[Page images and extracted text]

┄┄┄┄┄┄┄┄┄┄┄┄┄┄┄┄┄┄┄┄

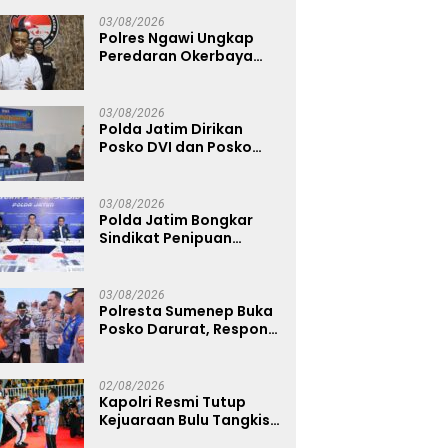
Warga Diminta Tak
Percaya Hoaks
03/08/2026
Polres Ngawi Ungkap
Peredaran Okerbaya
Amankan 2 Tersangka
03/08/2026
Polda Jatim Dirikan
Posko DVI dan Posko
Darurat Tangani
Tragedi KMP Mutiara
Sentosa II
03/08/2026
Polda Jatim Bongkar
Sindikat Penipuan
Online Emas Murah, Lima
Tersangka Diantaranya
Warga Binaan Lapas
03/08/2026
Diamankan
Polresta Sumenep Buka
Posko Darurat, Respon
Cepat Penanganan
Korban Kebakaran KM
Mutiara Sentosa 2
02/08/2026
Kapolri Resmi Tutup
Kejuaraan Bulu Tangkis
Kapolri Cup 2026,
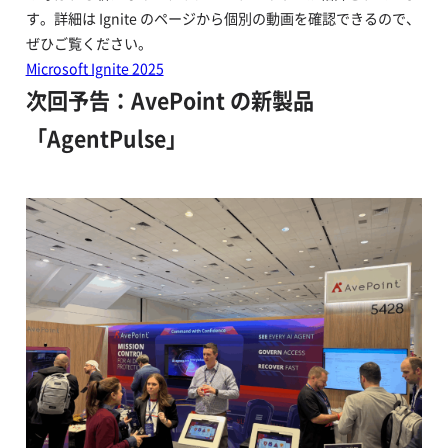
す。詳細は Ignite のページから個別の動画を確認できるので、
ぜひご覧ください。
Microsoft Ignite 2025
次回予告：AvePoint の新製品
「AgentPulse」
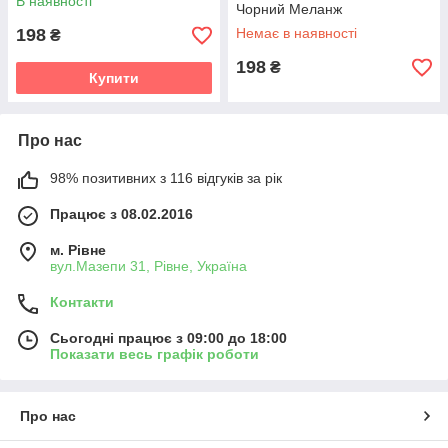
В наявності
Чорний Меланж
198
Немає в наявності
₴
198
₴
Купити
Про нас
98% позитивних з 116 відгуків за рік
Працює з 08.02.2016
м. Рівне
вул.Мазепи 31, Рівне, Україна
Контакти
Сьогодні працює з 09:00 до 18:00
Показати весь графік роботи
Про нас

┄┄┄┄┄┄┄┄┄┄┄┄┄┄┄┄┄┄┄┄

THE TASK: Copy the lines above exactly, beginning at the line that has "Darurat Tangani" and stopping after the line that has "Korban Kebakaran KM", and omit the rest.

TASK RESPONSE:
Darurat Tangani
Tragedi KMP Mutiara
Sentosa II
03/08/2026
Polda Jatim Bongkar
Sindikat Penipuan
Online Emas Murah, Lima
Tersangka Diantaranya
Warga Binaan Lapas
03/08/2026
Diamankan
Polresta Sumenep Buka
Posko Darurat, Respon
Cepat Penanganan
Korban Kebakaran KM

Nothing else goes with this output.